● **EXERCISE DETAILS**: Retype, character for character, the line containing "Inteligência Artificial" along with each line after it through the end of the data, and only those.
• • • • • • •
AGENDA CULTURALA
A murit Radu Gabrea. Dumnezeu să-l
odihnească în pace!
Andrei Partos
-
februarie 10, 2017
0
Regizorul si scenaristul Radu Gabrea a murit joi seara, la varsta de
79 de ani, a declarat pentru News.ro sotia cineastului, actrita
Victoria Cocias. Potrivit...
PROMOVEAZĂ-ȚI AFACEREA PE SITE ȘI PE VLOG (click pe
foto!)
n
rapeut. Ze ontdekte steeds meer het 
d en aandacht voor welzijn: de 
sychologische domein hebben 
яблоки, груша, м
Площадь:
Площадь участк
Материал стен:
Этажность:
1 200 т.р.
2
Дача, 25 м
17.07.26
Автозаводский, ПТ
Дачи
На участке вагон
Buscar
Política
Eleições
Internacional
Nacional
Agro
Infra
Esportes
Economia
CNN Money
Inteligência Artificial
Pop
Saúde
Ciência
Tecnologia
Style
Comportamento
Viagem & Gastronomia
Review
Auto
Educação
• • • • • • •
● **RESPONSE**:
Inteligência Artificial
Pop
Saúde
Ciência
Tecnologia
Style
Comportamento
Viagem & Gastronomia
Review
Auto
Educação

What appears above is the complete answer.